[Collected data entries]

--------------------------------------------------

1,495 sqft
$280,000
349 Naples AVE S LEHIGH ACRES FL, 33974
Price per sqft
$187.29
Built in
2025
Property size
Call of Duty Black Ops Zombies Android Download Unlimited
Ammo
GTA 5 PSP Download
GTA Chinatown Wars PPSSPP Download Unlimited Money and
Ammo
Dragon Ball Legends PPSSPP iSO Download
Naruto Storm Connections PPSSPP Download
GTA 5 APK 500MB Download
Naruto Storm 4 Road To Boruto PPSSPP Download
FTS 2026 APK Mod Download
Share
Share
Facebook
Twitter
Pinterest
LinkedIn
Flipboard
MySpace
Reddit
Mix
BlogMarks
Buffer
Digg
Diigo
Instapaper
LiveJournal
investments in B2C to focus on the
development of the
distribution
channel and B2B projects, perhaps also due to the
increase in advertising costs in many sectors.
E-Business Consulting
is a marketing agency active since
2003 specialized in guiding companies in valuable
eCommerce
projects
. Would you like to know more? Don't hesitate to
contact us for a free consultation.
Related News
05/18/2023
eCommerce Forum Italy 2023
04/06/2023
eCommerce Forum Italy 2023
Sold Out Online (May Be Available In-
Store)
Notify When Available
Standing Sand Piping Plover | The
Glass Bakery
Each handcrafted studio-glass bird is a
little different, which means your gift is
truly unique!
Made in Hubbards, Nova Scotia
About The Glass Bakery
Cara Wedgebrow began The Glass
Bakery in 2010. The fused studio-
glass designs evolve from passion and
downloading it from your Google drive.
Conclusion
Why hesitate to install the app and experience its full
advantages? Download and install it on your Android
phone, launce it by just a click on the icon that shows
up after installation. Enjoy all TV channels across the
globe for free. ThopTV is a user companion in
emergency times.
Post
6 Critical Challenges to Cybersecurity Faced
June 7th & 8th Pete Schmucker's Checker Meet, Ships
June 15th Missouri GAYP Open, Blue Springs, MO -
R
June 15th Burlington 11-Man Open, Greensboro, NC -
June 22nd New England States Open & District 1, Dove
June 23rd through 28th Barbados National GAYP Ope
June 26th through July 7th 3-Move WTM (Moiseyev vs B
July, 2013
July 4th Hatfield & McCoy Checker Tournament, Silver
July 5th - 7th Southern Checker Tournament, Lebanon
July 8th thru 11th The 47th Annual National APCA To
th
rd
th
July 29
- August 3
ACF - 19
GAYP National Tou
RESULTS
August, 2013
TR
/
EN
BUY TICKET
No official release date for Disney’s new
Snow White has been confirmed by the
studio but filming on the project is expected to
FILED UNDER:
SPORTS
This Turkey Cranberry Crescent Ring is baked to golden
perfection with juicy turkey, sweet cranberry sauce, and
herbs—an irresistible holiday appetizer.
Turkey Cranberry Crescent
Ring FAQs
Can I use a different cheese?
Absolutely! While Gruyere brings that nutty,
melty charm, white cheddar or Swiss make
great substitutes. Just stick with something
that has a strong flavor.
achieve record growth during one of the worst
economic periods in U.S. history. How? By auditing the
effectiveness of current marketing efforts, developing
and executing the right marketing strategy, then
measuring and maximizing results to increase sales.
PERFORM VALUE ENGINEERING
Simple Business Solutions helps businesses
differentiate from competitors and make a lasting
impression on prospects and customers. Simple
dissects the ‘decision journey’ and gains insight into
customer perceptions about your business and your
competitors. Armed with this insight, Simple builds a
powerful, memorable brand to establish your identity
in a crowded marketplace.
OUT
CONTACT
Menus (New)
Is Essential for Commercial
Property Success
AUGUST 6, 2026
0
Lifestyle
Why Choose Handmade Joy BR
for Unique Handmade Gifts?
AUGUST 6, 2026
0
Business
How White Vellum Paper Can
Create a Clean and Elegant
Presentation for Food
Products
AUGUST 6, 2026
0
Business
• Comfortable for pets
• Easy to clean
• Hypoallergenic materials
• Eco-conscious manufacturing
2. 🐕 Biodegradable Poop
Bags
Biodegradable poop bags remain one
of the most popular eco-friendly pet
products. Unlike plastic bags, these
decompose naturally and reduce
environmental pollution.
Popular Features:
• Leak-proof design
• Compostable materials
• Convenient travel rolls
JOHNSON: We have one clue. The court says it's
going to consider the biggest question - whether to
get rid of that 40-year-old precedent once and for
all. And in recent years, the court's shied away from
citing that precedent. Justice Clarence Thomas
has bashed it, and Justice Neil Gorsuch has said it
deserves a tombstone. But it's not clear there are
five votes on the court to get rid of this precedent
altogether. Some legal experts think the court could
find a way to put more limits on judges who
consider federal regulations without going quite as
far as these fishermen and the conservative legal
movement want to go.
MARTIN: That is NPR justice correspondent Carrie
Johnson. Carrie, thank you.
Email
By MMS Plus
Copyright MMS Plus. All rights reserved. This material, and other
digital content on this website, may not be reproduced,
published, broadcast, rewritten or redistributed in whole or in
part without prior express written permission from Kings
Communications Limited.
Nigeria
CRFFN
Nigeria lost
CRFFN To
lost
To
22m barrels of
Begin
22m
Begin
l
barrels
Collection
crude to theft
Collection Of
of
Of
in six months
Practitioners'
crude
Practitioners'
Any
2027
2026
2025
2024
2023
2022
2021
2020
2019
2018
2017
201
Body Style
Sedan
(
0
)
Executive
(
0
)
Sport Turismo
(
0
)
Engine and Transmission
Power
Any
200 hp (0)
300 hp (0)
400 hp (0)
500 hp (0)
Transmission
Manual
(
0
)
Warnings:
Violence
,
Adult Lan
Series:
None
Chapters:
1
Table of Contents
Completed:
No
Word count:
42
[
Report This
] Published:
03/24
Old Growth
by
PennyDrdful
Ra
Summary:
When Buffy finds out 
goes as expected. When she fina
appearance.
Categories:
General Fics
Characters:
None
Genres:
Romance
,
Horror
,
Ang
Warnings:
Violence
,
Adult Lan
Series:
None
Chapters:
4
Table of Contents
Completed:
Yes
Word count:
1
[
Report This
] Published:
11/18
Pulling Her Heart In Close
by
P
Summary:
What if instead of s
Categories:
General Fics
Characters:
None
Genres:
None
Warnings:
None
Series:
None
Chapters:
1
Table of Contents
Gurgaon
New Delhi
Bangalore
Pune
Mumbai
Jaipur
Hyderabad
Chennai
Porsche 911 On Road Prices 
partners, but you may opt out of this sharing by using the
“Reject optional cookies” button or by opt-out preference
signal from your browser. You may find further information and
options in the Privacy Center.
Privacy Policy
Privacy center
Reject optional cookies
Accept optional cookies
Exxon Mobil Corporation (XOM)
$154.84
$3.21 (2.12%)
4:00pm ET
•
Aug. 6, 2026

--------------------------------------------------

• Aim of the exercise:
Every single record must be transcribed exactly as it stands.

• Reply to the exercise:
1,495 sqft
$280,000
349 Naples AVE S LEHIGH ACRES FL, 33974
Price per sqft
$187.29
Built in
2025
Property size
Call of Duty Black Ops Zombies Android Download Unlimited
Ammo
GTA 5 PSP Download
GTA Chinatown Wars PPSSPP Download Unlimited Money and
Ammo
Dragon Ball Legends PPSSPP iSO Download
Naruto Storm Connections PPSSPP Download
GTA 5 APK 500MB Download
Naruto Storm 4 Road To Boruto PPSSPP Download
FTS 2026 APK Mod Download
Share
Share
Facebook
Twitter
Pinterest
LinkedIn
Flipboard
MySpace
Reddit
Mix
BlogMarks
Buffer
Digg
Diigo
Instapaper
LiveJournal
investments in B2C to focus on the
development of the
distribution
channel and B2B projects, perhaps also due to the
increase in advertising costs in many sectors.
E-Business Consulting
is a marketing agency active since
2003 specialized in guiding companies in valuable
eCommerce
projects
. Would you like to know more? Don't hesitate to
contact us for a free consultation.
Related News
05/18/2023
eCommerce Forum Italy 2023
04/06/2023
eCommerce Forum Italy 2023
Sold Out Online (May Be Available In-
Store)
Notify When Available
Standing Sand Piping Plover | The
Glass Bakery
Each handcrafted studio-glass bird is a
little different, which means your gift is
truly unique!
Made in Hubbards, Nova Scotia
About The Glass Bakery
Cara Wedgebrow began The Glass
Bakery in 2010. The fused studio-
glass designs evolve from passion and
downloading it from your Google drive.
Conclusion
Why hesitate to install the app and experience its full
advantages? Download and install it on your Android
phone, launce it by just a click on the icon that shows
up after installation. Enjoy all TV channels across the
globe for free. ThopTV is a user companion in
emergency times.
Post
6 Critical Challenges to Cybersecurity Faced
June 7th & 8th Pete Schmucker's Checker Meet, Ships
June 15th Missouri GAYP Open, Blue Springs, MO -
R
June 15th Burlington 11-Man Open, Greensboro, NC -
June 22nd New England States Open & District 1, Dove
June 23rd through 28th Barbados National GAYP Ope
June 26th through July 7th 3-Move WTM (Moiseyev vs B
July, 2013
July 4th Hatfield & McCoy Checker Tournament, Silver
July 5th - 7th Southern Checker Tournament, Lebanon
July 8th thru 11th The 47th Annual National APCA To
th
rd
th
July 29
- August 3
ACF - 19
GAYP National Tou
RESULTS
August, 2013
TR
/
EN
BUY TICKET
No official release date for Disney’s new
Snow White has been confirmed by the
studio but filming on the project is expected to
FILED UNDER:
SPORTS
This Turkey Cranberry Crescent Ring is baked to golden
perfection with juicy turkey, sweet cranberry sauce, and
herbs—an irresistible holiday appetizer.
Turkey Cranberry Crescent
Ring FAQs
Can I use a different cheese?
Absolutely! While Gruyere brings that nutty,
melty charm, white cheddar or Swiss make
great substitutes. Just stick with something
that has a strong flavor.
achieve record growth during one of the worst
economic periods in U.S. history. How? By auditing the
effectiveness of current marketing efforts, developing
and executing the right marketing strategy, then
measuring and maximizing results to increase sales.
PERFORM VALUE ENGINEERING
Simple Business Solutions helps businesses
differentiate from competitors and make a lasting
impression on prospects and customers. Simple
dissects the ‘decision journey’ and gains insight into
customer perceptions about your business and your
competitors. Armed with this insight, Simple builds a
powerful, memorable brand to establish your identity
in a crowded marketplace.
OUT
CONTACT
Menus (New)
Is Essential for Commercial
Property Success
AUGUST 6, 2026
0
Lifestyle
Why Choose Handmade Joy BR
for Unique Handmade Gifts?
AUGUST 6, 2026
0
Business
How White Vellum Paper Can
Create a Clean and Elegant
Presentation for Food
Products
AUGUST 6, 2026
0
Business
• Comfortable for pets
• Easy to clean
• Hypoallergenic materials
• Eco-conscious manufacturing
2. 🐕 Biodegradable Poop
Bags
Biodegradable poop bags remain one
of the most popular eco-friendly pet
products. Unlike plastic bags, these
decompose naturally and reduce
environmental pollution.
Popular Features:
• Leak-proof design
• Compostable materials
• Convenient travel rolls
JOHNSON: We have one clue. The court says it's
going to consider the biggest question - whether to
get rid of that 40-year-old precedent once and for
all. And in recent years, the court's shied away from
citing that precedent. Justice Clarence Thomas
has bashed it, and Justice Neil Gorsuch has said it
deserves a tombstone. But it's not clear there are
five votes on the court to get rid of this precedent
altogether. Some legal experts think the court could
find a way to put more limits on judges who
consider federal regulations without going quite as
far as these fishermen and the conservative legal
movement want to go.
MARTIN: That is NPR justice correspondent Carrie
Johnson. Carrie, thank you.
Email
By MMS Plus
Copyright MMS Plus. All rights reserved. This material, and other
digital content on this website, may not be reproduced,
published, broadcast, rewritten or redistributed in whole or in
part without prior express written permission from Kings
Communications Limited.
Nigeria
CRFFN
Nigeria lost
CRFFN To
lost
To
22m barrels of
Begin
22m
Begin
l
barrels
Collection
crude to theft
Collection Of
of
Of
in six months
Practitioners'
crude
Practitioners'
Any
2027
2026
2025
2024
2023
2022
2021
2020
2019
2018
2017
201
Body Style
Sedan
(
0
)
Executive
(
0
)
Sport Turismo
(
0
)
Engine and Transmission
Power
Any
200 hp (0)
300 hp (0)
400 hp (0)
500 hp (0)
Transmission
Manual
(
0
)
Warnings:
Violence
,
Adult Lan
Series:
None
Chapters:
1
Table of Contents
Completed:
No
Word count:
42
[
Report This
] Published:
03/24
Old Growth
by
PennyDrdful
Ra
Summary:
When Buffy finds out 
goes as expected. When she fina
appearance.
Categories:
General Fics
Characters:
None
Genres:
Romance
,
Horror
,
Ang
Warnings:
Violence
,
Adult Lan
Series:
None
Chapters:
4
Table of Contents
Completed:
Yes
Word count:
1
[
Report This
] Published:
11/18
Pulling Her Heart In Close
by
P
Summary:
What if instead of s
Categories:
General Fics
Characters:
None
Genres:
None
Warnings:
None
Series:
None
Chapters:
1
Table of Contents
Gurgaon
New Delhi
Bangalore
Pune
Mumbai
Jaipur
Hyderabad
Chennai
Porsche 911 On Road Prices 
partners, but you may opt out of this sharing by using the
“Reject optional cookies” button or by opt-out preference
signal from your browser. You may find further information and
options in the Privacy Center.
Privacy Policy
Privacy center
Reject optional cookies
Accept optional cookies
Exxon Mobil Corporation (XOM)
$154.84
$3.21 (2.12%)
4:00pm ET
•
Aug. 6, 2026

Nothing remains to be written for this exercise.